Thanks, that’s good to know and definitely eliminates the most common source of the problem!

Which version of Prodigy are you using? (You can check by running the prodigy stats command.) The latest release is v1.8.2, so if you’re not on that, could you try upgrading and see if the problem still occurs? You’ll be able to download the latest version via your personal download link which you’ve received in the first confirmation email.

Thank you. It is the same error after upgrading to 1.8.2. If you like, I can send you my jsonl file.

Feel free to email it over, but I think I found the problem – sorry, I also only searched for "label" in your data, but didn’t read the examples properly.

If you run textcat.batch-train, it expects one top-level "label" key on each example, describing the text category. This is also the data that will be created by any of the textcat recipes.

However, you data seems to contain named entity annotations? A "label" occurs, but only in the "spans" (highlighted entities in the text). So the text classifier is confused and doesn’t know what to do with it, because it expects text classification annotations.
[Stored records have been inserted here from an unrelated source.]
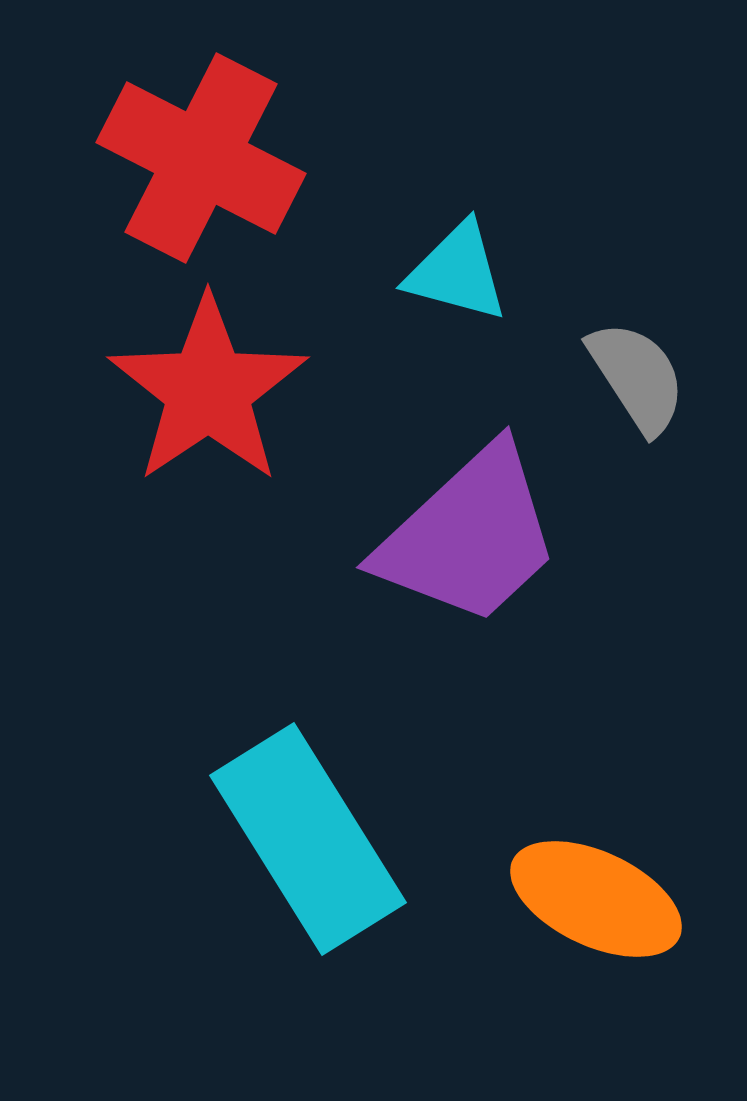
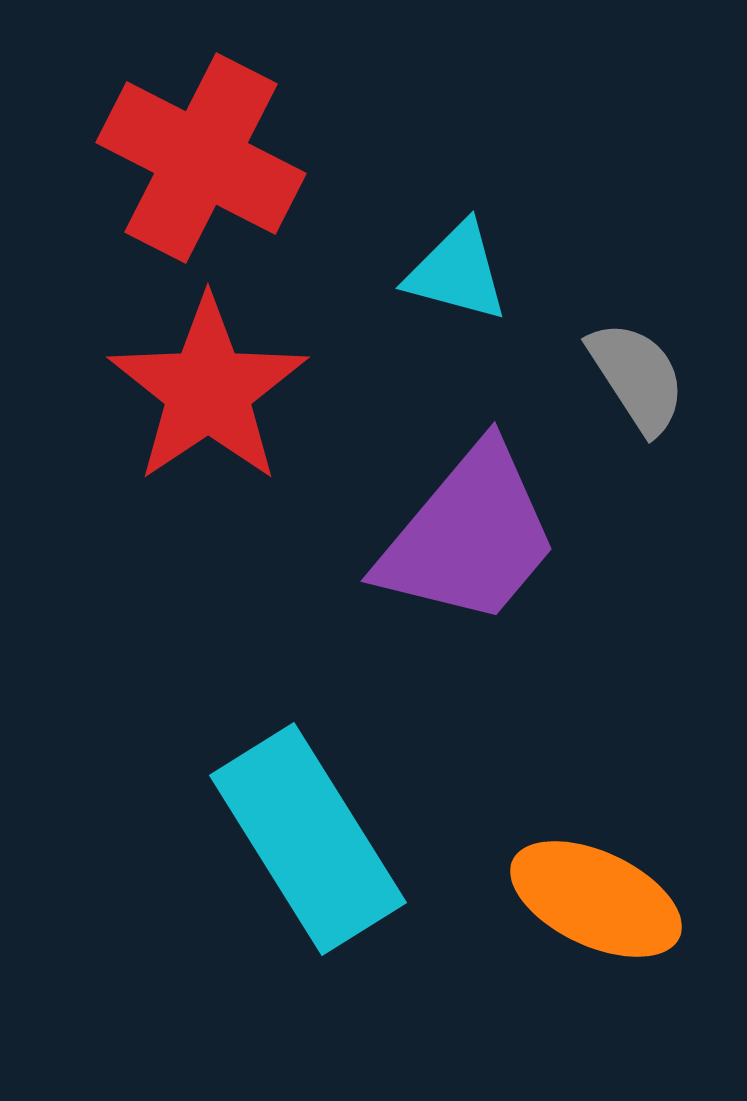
purple trapezoid: rotated 7 degrees counterclockwise
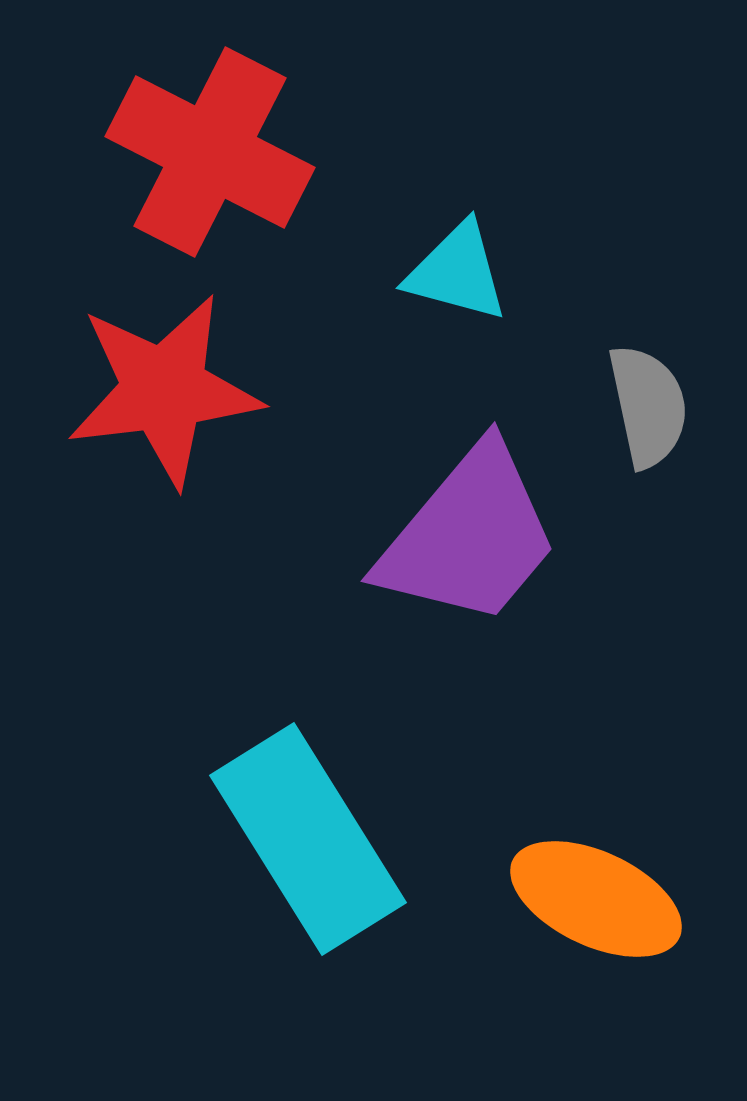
red cross: moved 9 px right, 6 px up
gray semicircle: moved 11 px right, 29 px down; rotated 21 degrees clockwise
red star: moved 44 px left; rotated 27 degrees clockwise
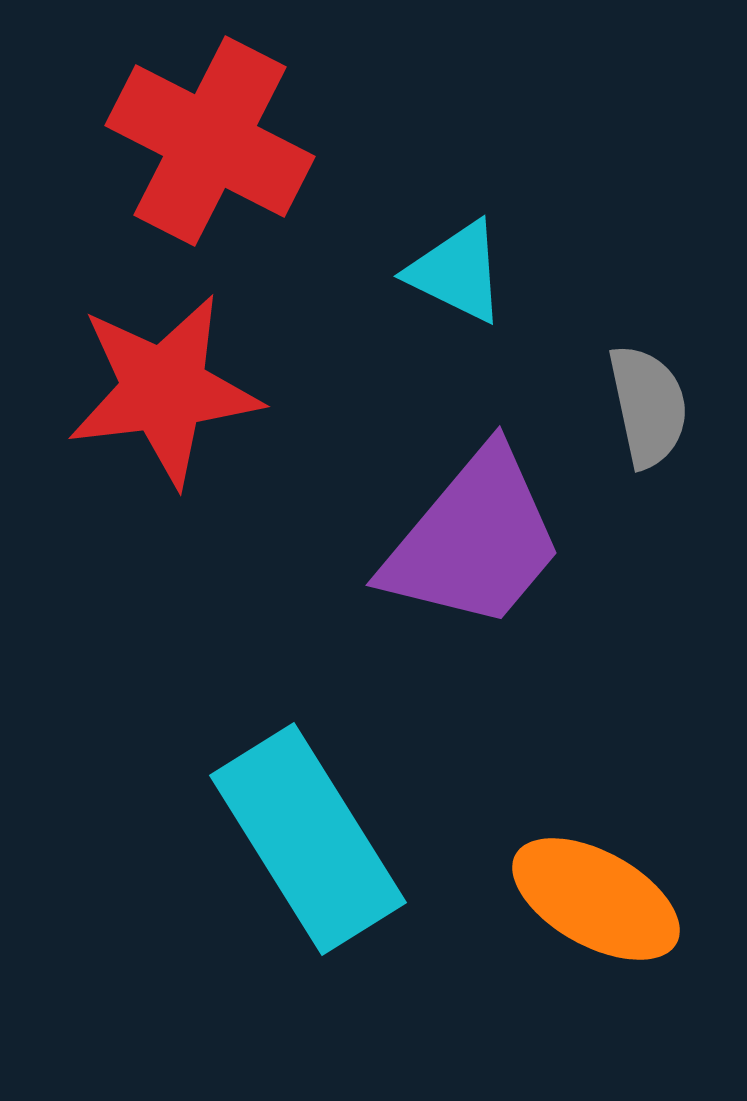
red cross: moved 11 px up
cyan triangle: rotated 11 degrees clockwise
purple trapezoid: moved 5 px right, 4 px down
orange ellipse: rotated 4 degrees clockwise
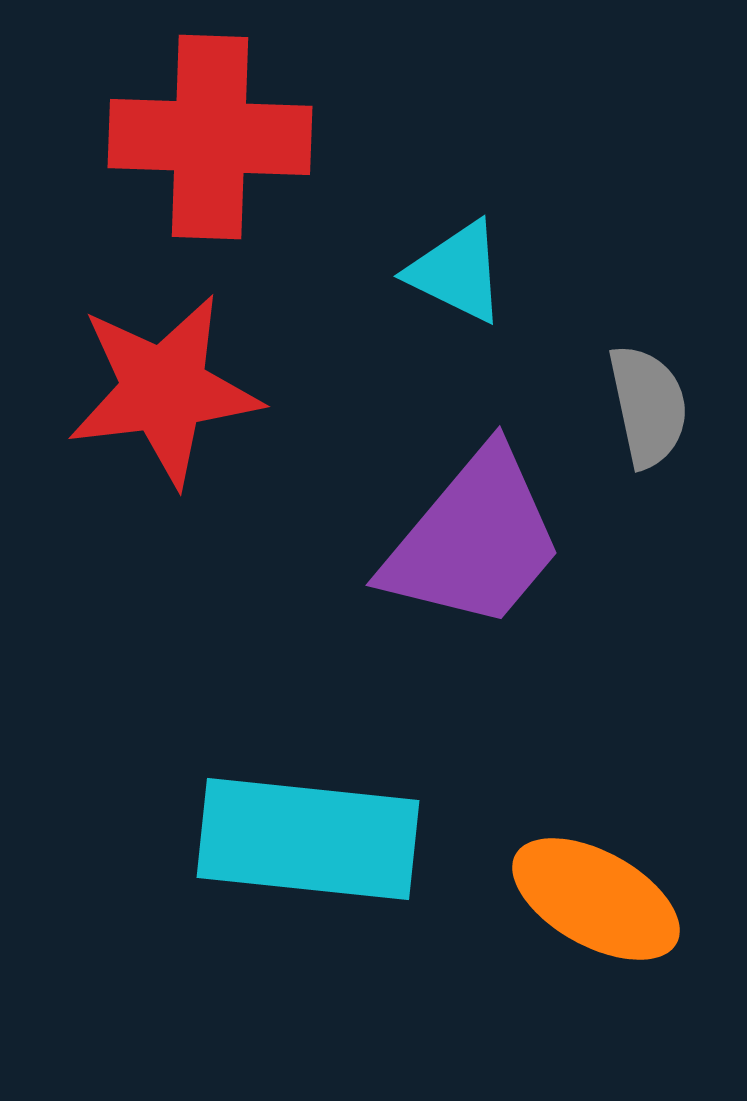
red cross: moved 4 px up; rotated 25 degrees counterclockwise
cyan rectangle: rotated 52 degrees counterclockwise
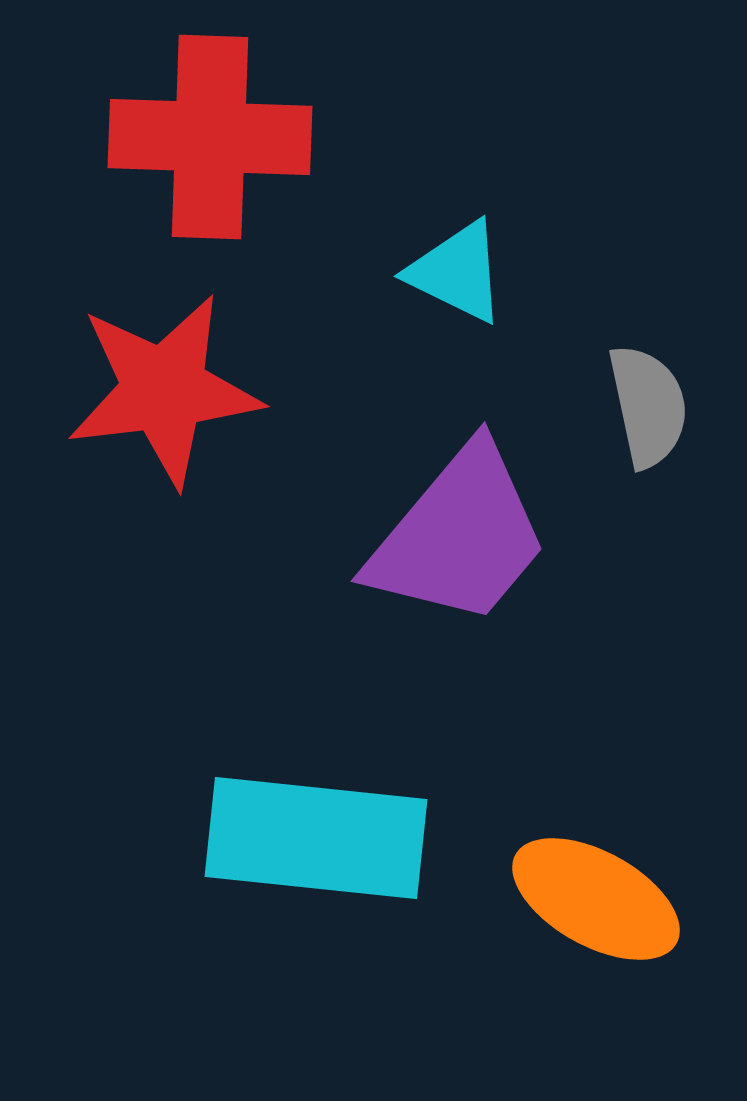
purple trapezoid: moved 15 px left, 4 px up
cyan rectangle: moved 8 px right, 1 px up
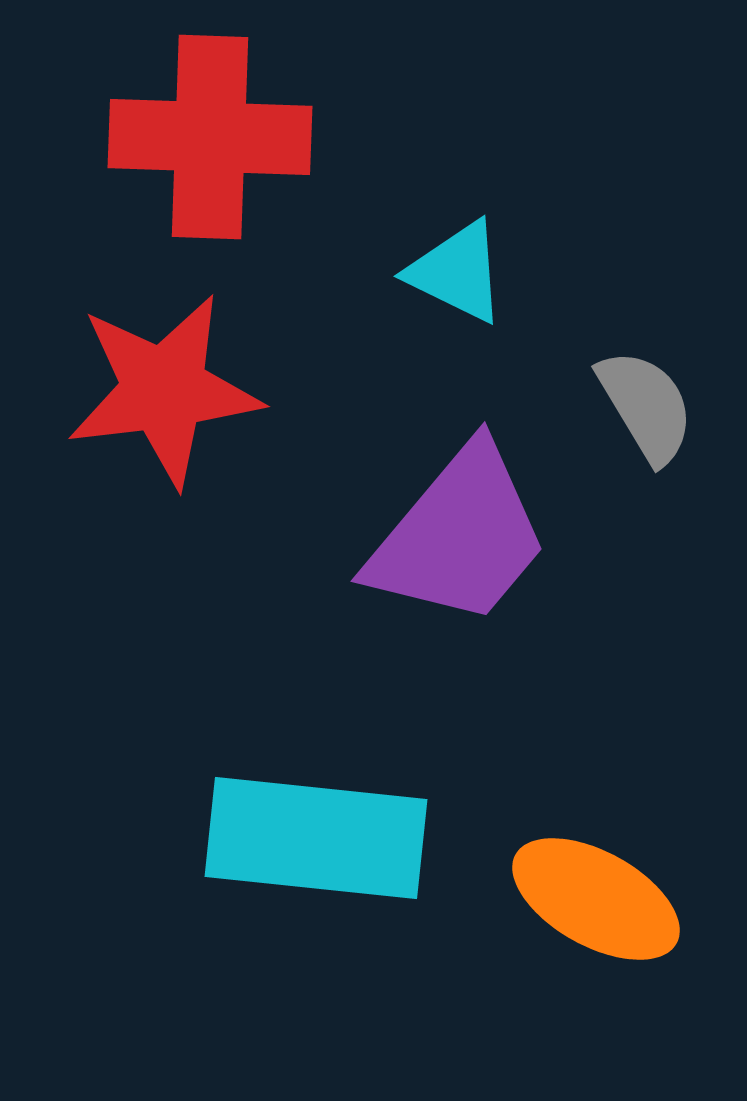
gray semicircle: moved 2 px left; rotated 19 degrees counterclockwise
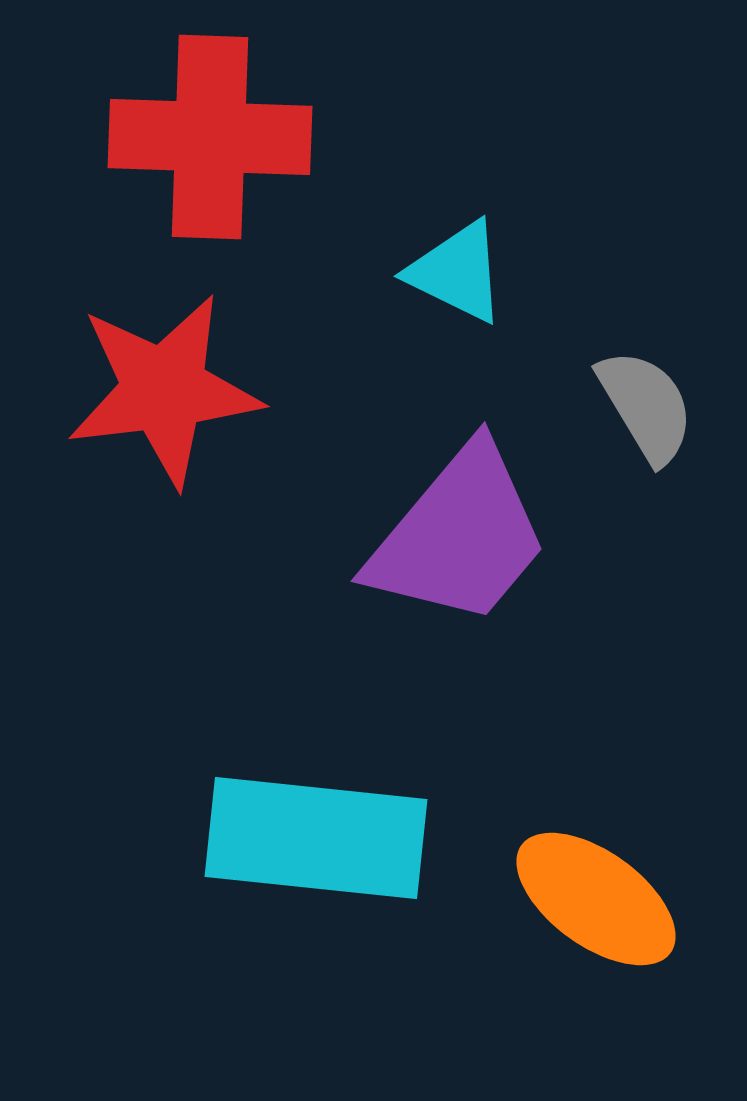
orange ellipse: rotated 7 degrees clockwise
If you meant to train an NER model, you probably want to run ner.batch-train instead? Alternatively, if you created NER annotations, but you want to use them to train a text classifier, you could write a little conversion script that looks at the annotated spans and creates examples with one top-level label that should apply to the whole text.

OK, yes. I’m afraid I did a little of both ner and textcat teaching. ner.batch-train worked! Thanks again!

1 Like